Ian here—
The University of Chicago’s Film Studies Center has been having a fantastic year so far when it comes to experimental cinema. Hot on the heels (-ish) of their “Troubling the Image” series, last night they booked Lewis Klahr’s twelve-part, feature-length Sixty Six (2015), for what is I believe its Chicago debut.
Klahr was there in attendance, taking part in a very animated Q&A after the screening. I don’t think I’ve ever attended a Q&A with such an extreme questions-asked-to-time-filmmaker-talked ratio, and while some might have accused Klahr of self-indulgent rambling, I really rather enjoyed his tangents, and found that he had quite a lot of fascinating points to make about his process.

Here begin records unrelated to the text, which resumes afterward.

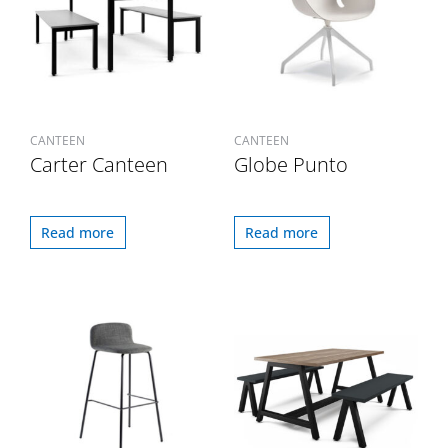
CANTEEN
CANTEEN
Carter Canteen
Globe Punto
Read more
Read more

I have never noticed Klahr’s films to be quite so three-dimensional as Sixty Six. I have marveled before at how many disparate paper-based elements Klahr can layer within a single frame, but what I have remembered, on the whole, is paper. Aside from some quick experiments in found footage—out of what I’ve seen, this includes only the “What’s Going on Here, Joe?” segment of Picture Books for Adults (1985)—Klahr is a filmmaker I associate solely with the collage of cut-out comics imagery, advertisements, instructional booklets, stationary, and the occasional unidentifiable photograph. But there is so much more noticeable depth in Sixty Six. Just a few minutes in, we are already seeing depth-of-field effects, with a clearly delineated out-of-focus foreground plane and in-focus background plane. From there, various three dimensional objects intruded into Klahr’s 2D world: marbles, evergreen twigs, Klahr’s own saliva, various flowers, and a dead mosquito that momentarily becomes one of the work’s central villains.

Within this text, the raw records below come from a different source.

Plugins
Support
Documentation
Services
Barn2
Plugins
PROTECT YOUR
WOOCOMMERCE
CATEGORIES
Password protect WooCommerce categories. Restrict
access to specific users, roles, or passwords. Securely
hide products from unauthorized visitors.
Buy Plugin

At first, I was sure that some influence from Janie Geiser was rubbing off on Klahr. Klahr, however, put this notion to rest. The depth, he insisted, had always been there in his films: it was just that new technology was making it easier to see. Shooting on high-quality digital video, and projecting via DCP, had made a long-standing technique of his more prominent and visible. (Just to pause: I do have to say that the DCP copy the Film Studies Center projected was one of the most marvelously beautiful things I have ever experienced, with texture of paper and plastic popping out directly into my brain. I am a longtime lover of the specific color and grain of 16mm, but if this is the future of experimental cinema, I look forward to it immensely.)
Klahr explained his reasoning behind the things like the mosquito, the marbles, the flowers. He wanted to give the audience time to get used to something, he said, before changing it up, as a way of having an impact. These moments of sudden depth, where we are no longer inhabiting a universe of pure paper, are moment where he can “break things open,” after we have acclimated ourselves to flatness.
Other wonders abounded in Sixty Six. The segment “Lip Print (Venus)” used varying degrees of focus to pull out and isolate hidden details from the comics printing process. Klahr proposed that his focus on printing imperfections, where ink spills into spaces where it oughtn’t be, was supposed to form a visual analog of “things not staying where they’re supposed to stay” to accompany its story of a woman’s awakening to same-sex attraction. Whether or not one picks up on the resonances, the segment is visually fascinating throughout, and, along with Joseph Cornell’s Jack’s Dream, stacks up as one of my favorite uses of Debussy’s Clair de lune as a film score.
Klahr billed Sixty Six‘s final segment, “Lethe,” as the moment when, as a filmmaker, he finally learned to tell a story coherently. I don’t think I agree with this—the first time I saw it, I remember the story of False Aging (2008) to be fairly easy to follow (though who knows if I’d have the same reaction if I saw it again)—but it is true that “Lethe” stands as a remarkable achievement. I also like the anecdote Klahr related, about coming to the realization that he was an incompetent cinematic storyteller, but that this actually made his films more interesting, by putting an elusive and evocative spin on them.
A few more things that Klahr said, worth quoting for posterity. First, on the importance of textural details in his work (whether that’s the texture of paper, or printing mistakes, or the mistakes he made when cutting out tiny figures—any of the things we notice when the camera gets very, very close to what it’s filming):
It looks like I’m going into abstraction. But that kind of molecular fabric is part of the details of the story. It’s part of the glue that holds things together.
On the use of found materials, in general, and the unique possibilities they bring:
I’m collaborating. It’s not me. And it is me. Those things co-exist, simultaneously.
Special thanks to Julia Gibbs for all the great work she does at the FSC, and to Tom Gunning for introducing Klahr and handling the first bit of the Q&A. A great night, all around.